A feature of white ball cricket, what is the powerplay in T20 cricket and what difference are there in its use in ODI matches?
T20 powerplay cricket term explained
At the start of an innings in T20 cricket, there are some restrictions placed on the fielding side.
The bowling/fielding team can only place two fielders outside the 30-yard circle marked on the pitch.
The other seven fielders (minus the bowler and wicket-keeper) must stand on the edge of the marker.
It is designed to help the batting team get off to a good start in their innings.
White ball cricket lends itself to faster scoring rates than in Test matches.
The limits on placement of the field during the power play is one such reason for this.
In T20s, the power play is only active for the first six overs of the 20 allotted to each team.
However, the end of the power play does not mean a free hand for the fielding skipper.
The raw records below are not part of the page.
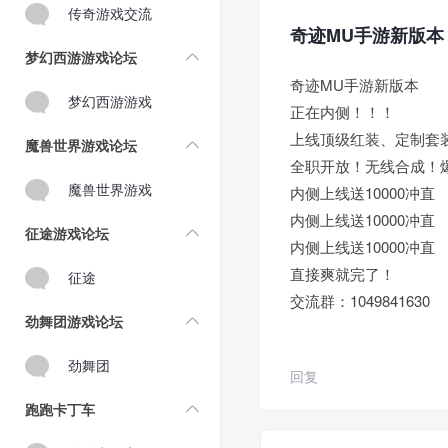
传奇游戏交流
奇迹MU手游新版本
梦幻西游游戏论坛
奇迹MU手游新版本
梦幻西游游戏
正在内侧！！！
上线顶级红装、定制套
魔兽世界游戏论坛
全职开放！无线合成！爆
魔兽世界游戏
内侧上线送10000冲直
内侧上线送10000冲直
征途游戏论坛
内侧上线送10000冲直
直接爽就完了！
征途
交流群：1049841630
劲舞团游戏论坛
劲舞团
回复
跑跑卡丁车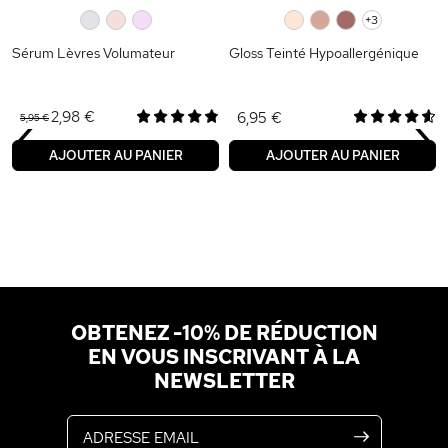
0
0
0
0
0
0
+3
Sérum Lèvres Volumateur
Gloss Teinté Hypoallergénique
‹
›
2,98 €
6,95 €
5,95 €
AJOUTER AU PANIER
AJOUTER AU PANIER
OBTENEZ -10% DE RÉDUCTION
EN VOUS INSCRIVANT À LA
NEWSLETTER
Adresse email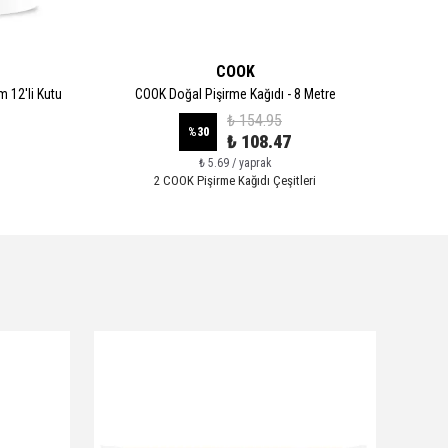
COOK
 12'li Kutu
COOK Doğal Pişirme Kağıdı - 8 Metre
COOK D
₺ 154.95
%
30
₺ 108.47
₺ 5.69 / yaprak
2 COOK Pişirme Kağıdı Çeşitleri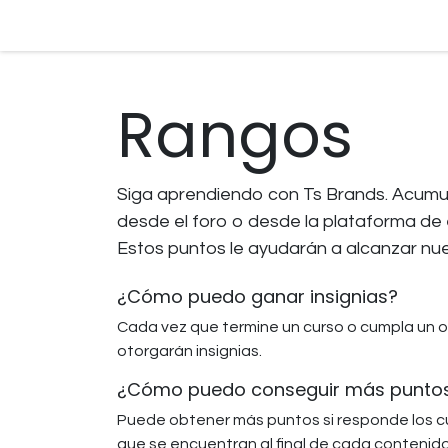
Ir al contenido
Rangos
Siga aprendiendo con Ts Brands. Acumu
desde el foro o desde la plataforma de 
Estos puntos le ayudarán a alcanzar nu
¿Cómo puedo ganar insignias?
Cada vez que termine un curso o cumpla un ob
otorgarán insignias.
¿Cómo puedo conseguir más punto
Puede obtener más puntos si responde los c
que se encuentran al final de cada contenido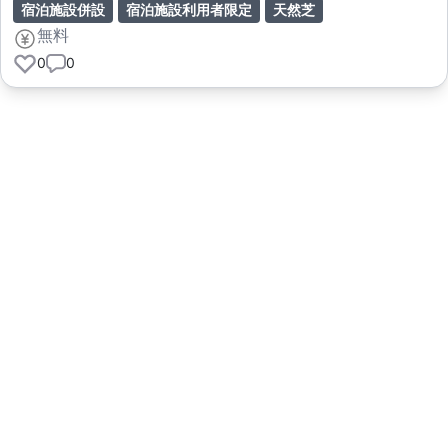
宿泊施設併設
宿泊施設利用者限定
天然芝
無料
0
0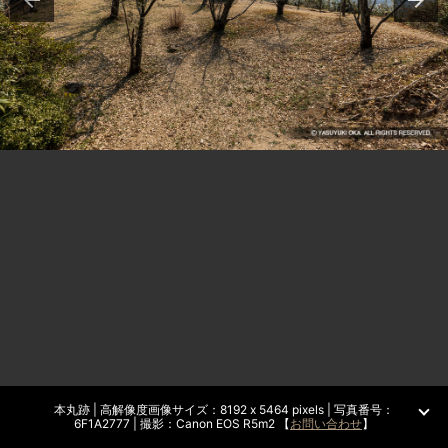
本丸跡 | 高解像度画像サイズ：8192 x 5464 pixels | 写真番号：
6F1A2777 | 撮影：Canon EOS R5m2 【
お問い合わせ
】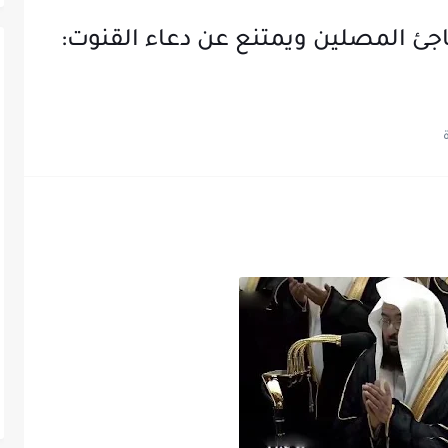
اجئ المصلين ويمتنع عن دعاء القنوت: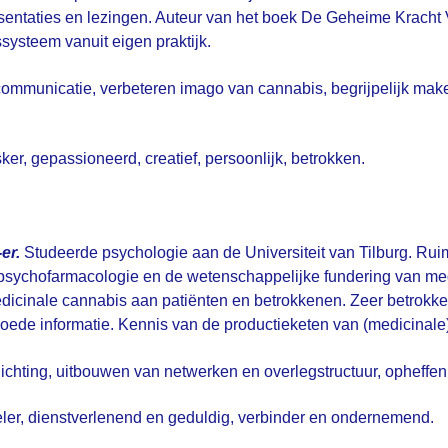
esentaties en lezingen. Auteur van het boek De Geheime Kracht
ysteem vanuit eigen praktijk.
ommunicatie, verbeteren imago van cannabis, begrijpelijk make
ker, gepassioneerd, creatief, persoonlijk, betrokken.
er.
Studeerde psychologie aan de Universiteit van Tilburg. Rui
 psychofarmacologie en de wetenschappelijke fundering van med
edicinale cannabis aan patiënten en betrokkenen. Zeer betrokk
ede informatie. Kennis van de productieketen van (medicinale) 
ichting, uitbouwen van netwerken en overlegstructuur, opheffe
er, dienstverlenend en geduldig, verbinder en ondernemend.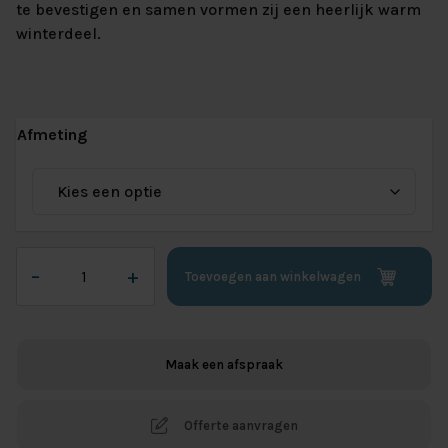
te bevestigen en samen vormen zij een heerlijk warm
winterdeel.
Afmeting
Dekbed
–
+
Toevoegen aan winkelwagen
Wool
Deluxe
4
Seizoenen
Maak een afspraak
aantal
Offerte aanvragen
From the seventh over on, five fielders are allowed outside the circle.
What is the difference with ODI powerplay cricket?
ODI matches are usually scheduled to last 50 overs per side.
As opposed to the one power play per innings found in T20s, ODI matches feature three.
In the first 10 overs, just two fielders are allowed outside the circle – similar to the T20 format.
It is increased to four fielders in the middle of the game, before a new set of regulations are introduced for the final 10 overs.
Here, five of the team’s nine available fielders will stand outside the circle.
This is a more defensive move, designed to give the bowling/fielding side some opportunity to limit the total the opposition score.
What about Test matches?
In Test matches, fielding limits are rare.
The only restriction is that no more than two fielders can stand between square leg and long stop.
This came into force in response to the ‘Bodyline’ tactics deployed by England on an Ashes tour to Australia.
Other than that, the only fielding restriction in Test cricket is the captain’s imagination.